= 2006 Newfoundland child pornography ring =

Two separate but interlocking child pornography and prostitution rings operating out of fast food restaurants in Newfoundland said by police investigators to have abused "dozens" of girls were broken up in 2006. The investigation, named "Operation Rescue", was carried out jointly by the Royal Newfoundland Constabulary and the Newfoundland Child, Youth and Family Services Department.

==Newman case==
Shawn James Newman (32) of Mount Pearl, Newfoundland, was convicted and sentenced to eight years in prison. Newman was charged with having "made, printed, published or possessed child pornography for the purpose of publishing."

After a series of appeals, Newman was ordered to report to Her Majesty's Penitentiary on June 20, 2009. That same day, he was found dead at his home of undisclosed causes.

==Shabak case==
In a separate case, Mehnad Mahmoud Shablak (32), of St. John's, Newfoundland, a Kuwaiti-Canadian, was charged with making and owning child pornography. Shabak met his victims at the Big Bite Pizza shop.

At a trial, Shablak pled guilty to eight counts involving making and owning child pornography, six charges of making child pornography and two counts of owning it. Shablak admitted to paying six girls— who were all between 13 and 16 at the time— with money or drugs. On one occasion, he gave a girl some pizza and soda.

Shablak was released following his trial with the judge ruling that the 11 months served in custody while awaiting trial was sufficient.

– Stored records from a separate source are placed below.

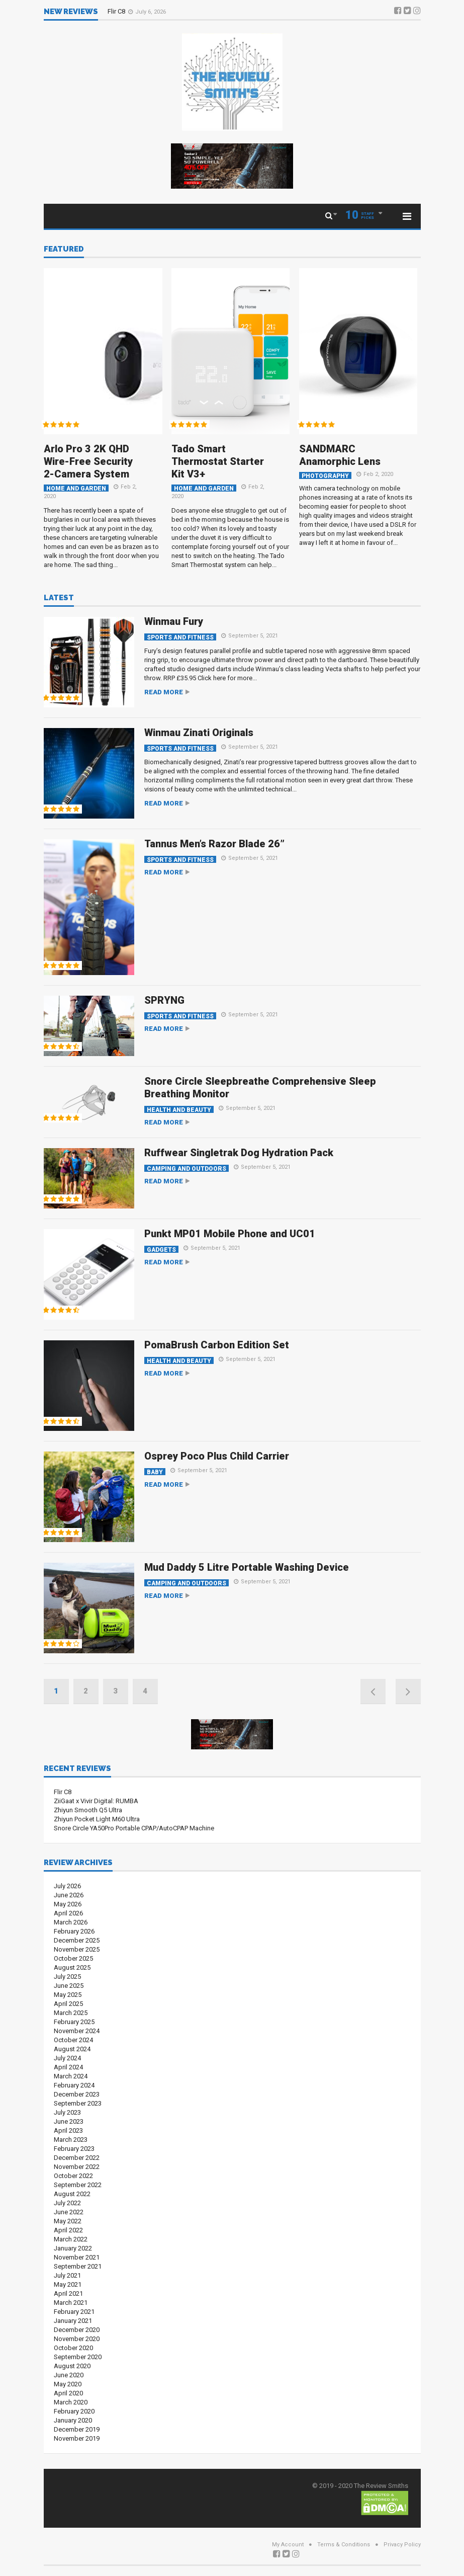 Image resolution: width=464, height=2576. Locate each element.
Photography (325, 475)
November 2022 (77, 2166)
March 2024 (70, 2076)
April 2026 (68, 1913)
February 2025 (74, 2022)
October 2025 (73, 1958)
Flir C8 (117, 11)
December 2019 (77, 2429)
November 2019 (77, 2438)
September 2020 (78, 2357)
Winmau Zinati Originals (198, 733)
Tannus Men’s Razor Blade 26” (214, 844)
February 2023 (74, 2148)
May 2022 (67, 2221)
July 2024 (67, 2058)
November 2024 (77, 2031)
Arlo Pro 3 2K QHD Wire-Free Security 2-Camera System (88, 461)
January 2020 (73, 2420)
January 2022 (73, 2248)
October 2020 (73, 2348)
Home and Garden (76, 488)
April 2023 (68, 2130)
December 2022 (77, 2157)
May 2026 (67, 1904)
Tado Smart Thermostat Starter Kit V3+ (217, 461)
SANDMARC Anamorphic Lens (340, 455)
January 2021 (73, 2320)
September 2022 (78, 2185)
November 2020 (77, 2339)
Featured (64, 250)
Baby (155, 1472)
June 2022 (68, 2212)
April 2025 (68, 2003)
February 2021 (74, 2311)
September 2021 (78, 2266)
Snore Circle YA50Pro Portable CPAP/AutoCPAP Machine (134, 1828)
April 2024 (68, 2067)
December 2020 (77, 2329)
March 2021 (70, 2302)
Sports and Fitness (180, 637)
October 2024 (73, 2040)
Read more (163, 692)
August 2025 (72, 1967)
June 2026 (68, 1895)
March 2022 (70, 2239)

The judge counselled him to pursue an occupation at sea, and he has not been heard from since.

==Aftermath==
Following the trial, a survivor of Shablak's abuse known as "Sarah" - whose identity had been concealed under the Criminal Code as she was a minor when the abuse took place — has begun a campaign to allow her identity to be revealed in public. The woman making her claims on CBC Radio show The Current claims she has nothing to be ashamed of and has the "right to be named". A feature story published by the Canadian Broadcasting Corporation explored the impact of Shabak's abuse of very young girls on his victims.